Permission-aware global search design without data leaks
Learn how to design permission-aware global search with fast indexing and strict per-record access checks, so users get quick results without leaks.

Why global search can leak data
Global search usually means one search box that scans the whole app: customers, tickets, invoices, documents, users, and whatever else people work with. It often powers autocomplete and a quick results page so users can jump straight to a record.
The leak happens when search returns something the user isn't allowed to know exists. Even if they can't open the record, a single line like a title, a person's name, a tag, or a highlighted snippet can reveal sensitive information.
Search feels "read-only," so teams underestimate it. But it can disclose data through result titles and previews, autocomplete suggestions, result totals, facets like "Customers (5)," and even timing differences (fast for some terms, slower for others).
This usually shows up later, not on day one.

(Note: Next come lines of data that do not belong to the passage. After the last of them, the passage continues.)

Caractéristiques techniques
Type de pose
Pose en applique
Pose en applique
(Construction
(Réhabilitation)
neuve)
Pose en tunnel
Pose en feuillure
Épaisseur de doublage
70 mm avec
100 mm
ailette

Early on, teams ship search when there's only one role, or when everyone can see everything in a test database. As the product grows you add roles (support vs sales, managers vs agents) and features like shared inboxes, private notes, restricted customers, and "only my accounts." If search still relies on the old assumptions, it starts returning cross-team or cross-customer hints.

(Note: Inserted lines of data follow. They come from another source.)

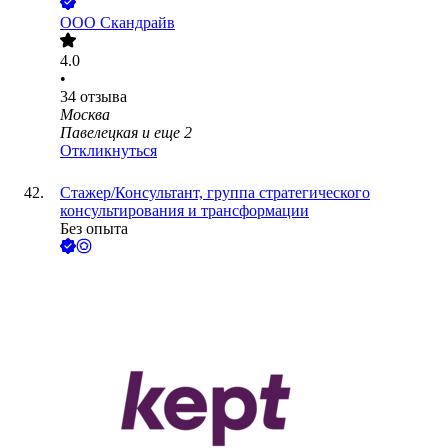
ООО
Скандрайв
4.0
•
34
отзыва
Москва
Павелецкая
и еще
2
Откликнуться
Стажер/Консультант, группа стратегического
консультирования и трансформации
Без опыта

A common failure mode is indexing "everything" for speed, then trying to filter results in the app after the search query. That's too late. The search engine already decided what matches, and it may expose restricted records through suggestions, counts, or partial fields.
Imagine a support agent who should only see tickets for their assigned customers. They type "Acme" and autocomplete shows "Acme - Legal escalation" or "Acme breach notification." Even if clicking fails with "access denied," the title alone is a data leak.
The goal of permission-aware global search is simple to say and hard to implement: return fast, relevant results while enforcing the same access rules you apply when opening each record. Every query must behave as if the user can only see their slice of data, and the UI must avoid leaking extra clues (like counts) outside that slice.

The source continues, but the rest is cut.